Covid-19, et maintenant ? L’épidémie de coronavirus a mis en lumière les défaillances et les fragilités de nos sociétés. Quels changements pourraient être mis en œuvre sans attendre et pour être opérationnels dans un horizon de cinq ans ? La Libre Belgique réalise une série d'articles sur les leçons à tirer de cette crise sanitaire.

"L’essentiel de ce que l’on produit, on ne le consomme pas. L’essentiel de ce que l’on consomme, on ne le produit pas." Le constat est dressé par Olivier De Schutter, coprésident du Panel international des experts sur les systèmes alimentaires durables (IPES-Food). La crise du Covid a jeté une lumière crue sur nos modes de production et de consommation, sur les fragilités d’un système hérité depuis 60 ans dont les conséquences environnementales (épuisement des sols, perte de biodiversité, émissions de CO2), sanitaires et sur la capacité de résilience de nos villes et campagnes sont immenses.

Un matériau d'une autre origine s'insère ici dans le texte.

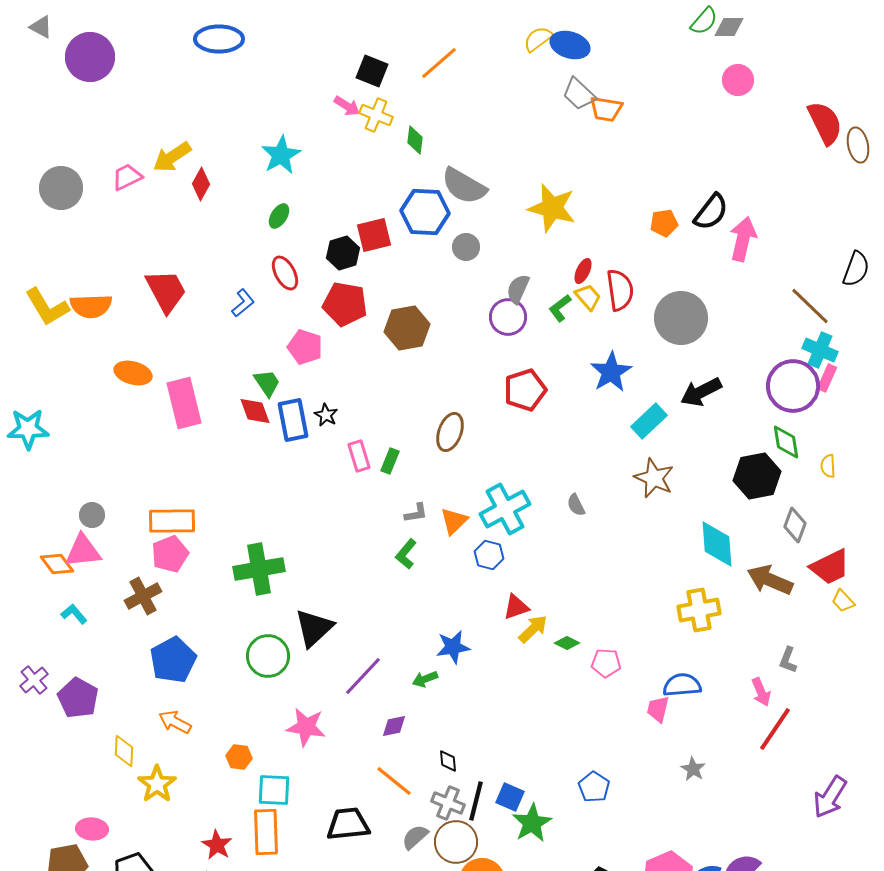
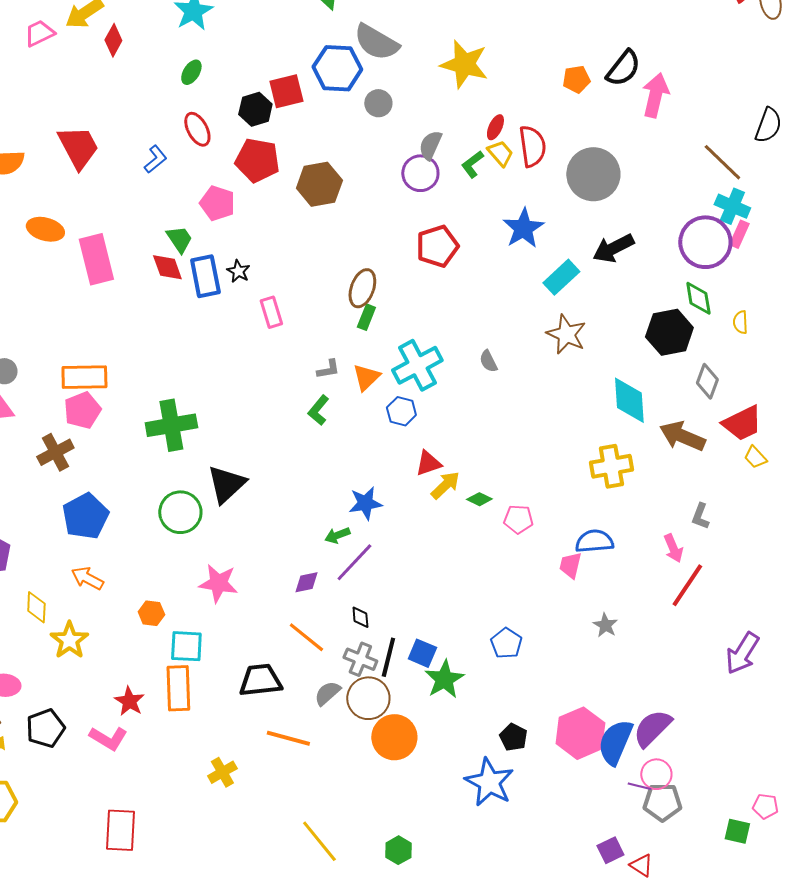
green rectangle: (390, 461) -> (366, 317), moved
purple line: (363, 676) -> (354, 562), moved

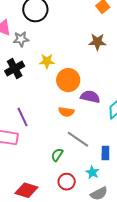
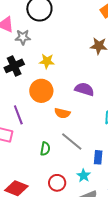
orange circle: (68, 80) -> (41, 91), moved
purple semicircle: (90, 97) -> (84, 89), moved
green semicircle: (57, 155) -> (45, 149), moved, turned 152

Autant de défis qui se posent à nous, aujourd’hui plus intensément qu’hier.

"La souveraineté alimentaire indique qu’il faut revenir à des politiques de développement de marchés locaux et régionaux ; qui diversifient les productions au sein d’un même territoire ; qui permettent l’accessibilité aux produits frais à des prix abordables", avance M. De Schutter. Comment faire, en pratique, alors que deux tiers des exploitations agricoles belges ont disparu ces 40 dernières années, que dans le même temps le secteur a perdu 62 % de ses travailleurs et que l’essentiel de notre production est destinée à l’exportation ? Comment inverser la tendance lorsque 66 % des céréales panifiables, 80 % des fruits et légumes et 90 % des produits issus de chèvres et de brebis sont importés ?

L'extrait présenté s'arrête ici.